Preference for sweet foods: quickly available sugar and energy, provide vitamins and minerals needed for body functions and growth. Adapted to have innate preference for sweet foods. Mennella found the children who preferred sweet over salty foods were tall for age.
Taste aversion
Learned response to eating toxic, spoiled or poisonous food, results in animals avoiding that food as they know it will make them ill in the future. This was discovered by farmers who tried to get rid of rats. They found that it was difficult to kill the rats by using poisoned bait because the rats would only take a small amount of any new food and if they became ill they would rapidly learn to avoid it. Garcia was the first to study taste aversion in the lab, rats who had been made ill through radiation shortly after eating saccharin developed an aversion to it and quickly associated their illness with the saccharin.
Food neophobia
An extreme dislike and avoidance of anything that is new or unfamiliar. This is a naturally occurring reaction that protects animals from the risk of being poisoned by consuming something that is potentially harmful. This is a survival strategy. Species that have specialised diets and are restricted to just a few specific food sources do not exhibit food neophobia, where is species that have broad and varied diets do. For example rats are extremely neo phobic and if they become ill after eating a familiar and an unfamiliar food. They will avoid the unfamiliar food in the future (Rozin). In humans, neophobia accounts for an individuals reluctance to consume new or unusual foods based on their culture and current diet. Individuals have expectations of how acceptable food should look and smell, so unfamiliar foods that do not fall into what is considered acceptable based on this criteria will be rejected(Dovey). For humans, Martin’s said that food neophobia is stronger as a response to animal products rather than non animal products, this is most likely to evolve because of the greatest illness threat opposed by rotting meat and other animal products relative to no animal products (Fessler).
Evaluation – are all food preferences a product of evolution?

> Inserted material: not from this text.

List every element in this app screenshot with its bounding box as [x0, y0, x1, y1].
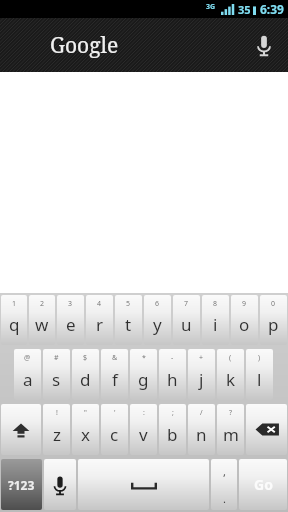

Many food preferences can be traced back to the adaptive pressures of the EEA, but this is not always the case. For example low cholesterol foods consume today would not have evolved because of its beneficial effects for our ancestors. Many things that were important to our ancestors such as saturated animal fats are now harmful to our health so we are more likely to avoid them to survive and lead a healthy life. Krebs also says that the mismatch between evolved preferences for fatty and sweet foods and modern environments can cause major global health epidemics that have emerged such as obesity and type two diabetes.

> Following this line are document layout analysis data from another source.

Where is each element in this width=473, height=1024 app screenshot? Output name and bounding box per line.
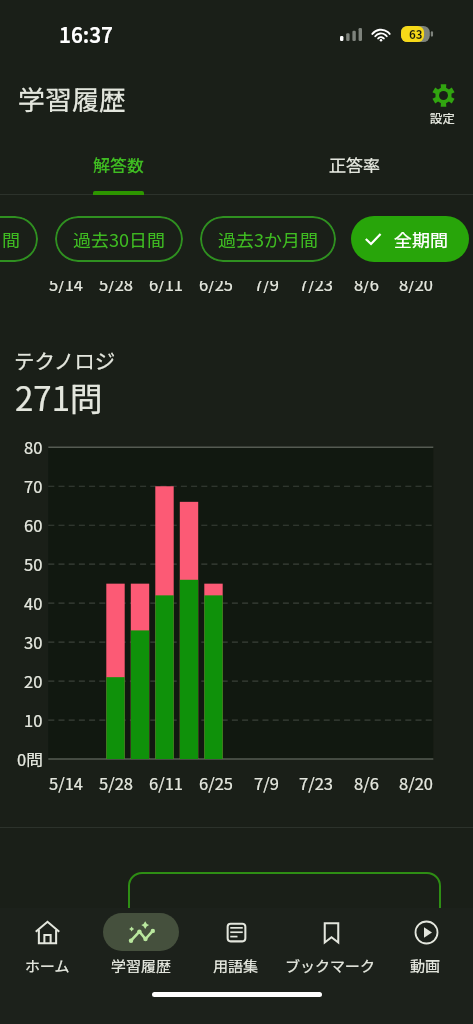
- staticText: 5/28: [99, 281, 133, 293]
- staticText: 過去3か月間: [218, 226, 318, 252]
- staticText: 7/23: [299, 281, 333, 293]
- staticText: 0問: [17, 747, 43, 771]
- staticText: 正答率: [329, 152, 380, 177]
- staticText: 7/9: [254, 771, 279, 795]
- staticText: 6/25: [199, 281, 233, 293]
- button[interactable]: 過去3か月間: [200, 216, 336, 262]
- staticText: 30: [24, 630, 43, 654]
- staticText: 5/28: [99, 771, 133, 795]
- button[interactable]: [128, 872, 441, 932]
- button[interactable]: 過去7日間: [0, 216, 38, 262]
- button[interactable]: 正答率: [236, 138, 473, 190]
- staticText: 40: [24, 591, 43, 615]
- staticText: 8/20: [399, 281, 433, 293]
- staticText: 用語集: [213, 955, 259, 977]
- staticText: 10: [24, 708, 43, 732]
- staticText: 271問: [15, 373, 103, 421]
- staticText: 20: [24, 669, 43, 693]
- staticText: 7/23: [299, 771, 333, 795]
- staticText: 過去30日間: [73, 226, 165, 252]
- staticText: テクノロジ: [14, 345, 116, 375]
- staticText: 6/25: [199, 771, 233, 795]
- staticText: 63: [409, 26, 423, 42]
- button[interactable]: 学習履歴: [94, 908, 188, 1000]
- staticText: 学習履歴: [111, 955, 172, 977]
- button[interactable]: 過去30日間: [55, 216, 183, 262]
- staticText: 6/11: [149, 281, 183, 293]
- staticText: 60: [24, 513, 43, 537]
- button[interactable]: 全期間: [351, 216, 469, 262]
- button[interactable]: 解答数: [0, 138, 236, 190]
- staticText: 5/14: [49, 771, 83, 795]
- button[interactable]: 動画: [378, 908, 473, 1000]
- staticText: 学習履歴: [18, 79, 126, 118]
- staticText: 8/6: [354, 771, 379, 795]
- staticText: 全期間: [394, 226, 448, 252]
- button[interactable]: 設定: [430, 84, 456, 126]
- button[interactable]: ホーム: [0, 908, 94, 1000]
- staticText: 動画: [410, 955, 441, 977]
- staticText: 設定: [430, 108, 456, 126]
- staticText: 16:37: [59, 19, 113, 49]
- staticText: 8/6: [354, 281, 379, 293]
- staticText: 5/14: [49, 281, 83, 293]
- staticText: 解答数: [93, 152, 144, 177]
- staticText: 80: [24, 435, 43, 459]
- button[interactable]: 用語集: [188, 908, 283, 1000]
- staticText: 7/9: [254, 281, 279, 293]
- staticText: 50: [24, 552, 43, 576]
- staticText: 過去7日間: [0, 226, 20, 252]
- staticText: 8/20: [399, 771, 433, 795]
- staticText: 70: [24, 474, 43, 498]
- staticText: ブックマーク: [285, 955, 376, 977]
- staticText: ホーム: [25, 955, 70, 977]
- button[interactable]: ブックマーク: [283, 908, 378, 1000]
- staticText: 6/11: [149, 771, 183, 795]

Support for evolved preferences for sweet foods
Early exposure to sweet taste is not necessary for children to develop a preference for sweet foods. For example people of northern Alaska that have no experience of sweet foods and drinks have come into contact with cultures that regularly consume these. And none of these cases has the culture without sugar rejected the sugar containing foods of the other culture (Bell). Newborn infants show an acceptance response for the first time they taste something sweet such as a slight smile licking their lips and sucking open (Grill and Norgren). These studies provide provides support for claimed evolutionary preferences for sweet foods that would’ve been necessary for body functions and growth in our distant ancestors in the EEA.
Real world application – taste version and chemotherapy
Research on the adaptive origins of taste of version has been helpful in understanding the food avoidance that can sometimes occur during the treatment of cancer. Some cancer treatments such as radiation and chemotherapy can cause gastrointestinal illness. When this illness is paired with food consumption taste versions can result. For example, Bernstein and Webster gave patients a novel tasting ice cream prior to their chemotherapy and the patient’s acquired an aversion to the ice cream. These findings have resulted in the development of the scapegoat technique which involves giving cancer patients a novel food along with some familiar food prior to their chemotherapy. The patient forms an aversion to the novel food and not to the familiar food. This is consistent with adaptive avoidance of novel foods known as neophobia.